3 Things Women forty and older NEED to start doing right now

I was watching a certain chat show today, during which one of the hosts said women over 40 have no business making out with their husband in public. But apparently women under 40 can make out with every Tom, Dick and Harry until their lips literally fall off. It got me thinking- GEE- I’ll be 40 in August- is that my expiration date? Is that the day I all of a sudden turn into a pumpkin and simply cease to be?  Does the fact that I’m older make it uncomfortable for others to view me as a sexual and viable female? Well you know what I say- TOO FREAKING BAD!

I am not going to go into my 40th year on this planet marching in slow motion – no I want to wrap a hot pink feather boa around my neck, and go out in the middle of Times Square and have my husband pull me into a very uncomfortable for my kids to watch embrace.

I’ll be honest I’m scared to turn 40. I’m afraid it will signal the beginning of the end for me- as a visible and important voice– because our society so very much values the allure of youth- and at 40- I’m no longer valuable. But I have a daughter– which means I have a COMMITMENT to her to make turning 40 this fabulous adventure so that when she turns 40 one day- gd willing- that’s what she will remember- as opposed to a morose mom, reaching for a glass of Moscato D’asti and lamenting the trials of losing one’s youth.

So I am starting a LIFE LIST beginning with FIVE THINGS -as of August 25th- I’m going to begin to undertake as I enter my Fortieth year on this CRAZY and mostly  joyful planet.

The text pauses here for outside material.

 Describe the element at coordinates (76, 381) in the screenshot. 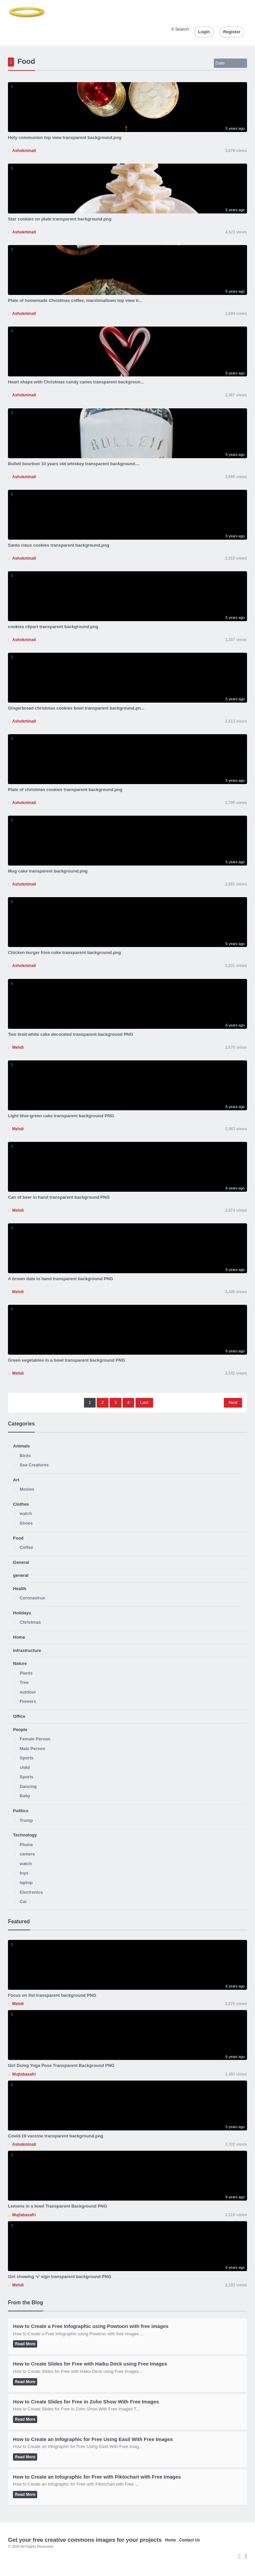

I see `Heart shape with Christmas candy canes transparent backgroun...` at that location.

#1 Reminding myself that sometimes you gotta say, “WHAT THE F*CK?” and take a chance. Maybe I’ll fall flat on my face and maybe I will completely fail.  But at least I can’t say I didn’t try.

#2 Accepting the fact that there are some relationships that can never be repaired- or be what I need them to be. I will begin to take what I can from  relationships or cut my losses and move on. Easier said than done- but I imagine, extraordinarily freeing in so many ways. I think sometimes we believe we need to stay in relationships with certain people and are unable to be objective when they begin to feel toxic. As a 40 year-old woman- when something starts to feel toxic and irreparable – I AM MOVING ON.

#3 Owning my body, sexuality and image with confidence and a sense of calm and the notion that this is IT. This is what I’ve got- and I’m going to love it, take care of it- and be as happy as I can be in it- and hope it doesn’t betray me.

So- any advice for us women 40 and over?

Comments

  1. Kristin says

    I just love that you started your life list with “Sometimes you have to say WTF!” It is true. My old school diy/punk attitude has morphed in my 40’s to be just not giving a you know what about what people think and just doing the things that make me happy. I really like #2 on your list, it is so poignant for my life right now. I have gotten the toxic people out of my life, but moving on is really where the freedom is. It is easy for people’s negative words to linger in your head, or a failure dig its claws into you and not want to let go. But if it is not allowing you to move on, experience love, joy, happiness … then it is time to let go.

    And absolutely feel free to kiss and embrace your husband whenever and wherever you want to. I am all for that one. I grew up in a house where I never saw my parents kiss or hug, or anything. I don’t want that for my kids. I want them to know how much their parents love each other.

    Thanks so much for your post. It gave me a smile on this gorgeous day.
    Kristin

  2. elissapr says

    Here! Here! Lose those toxic ‘friendships!” You know the ones I mean: when the phone rings and it’s your ‘friend’ – and they say “how are you?” You answer: “Fine. How are you?” And 45 minutes later, you’ve been harangued with all their problems and complaints. And did they ever ask about you? Uh, NO! As the saying goes, with friends like that…who needs enemies!

  3. says

    I’m still a few years away from 40, but there better not be an age when you’re supposed to stop making out with your husband. To me.that seems the fastest way to age badly!

  4. says

    You’re awesome and I love your plan (and by the way, I actually kinda make out with my husband in public every now and again still). I’m a year younger than you so I will follow your journey closely and see how I can do something extraordinary in my 40 th year too. Now go be an INSPIRATION!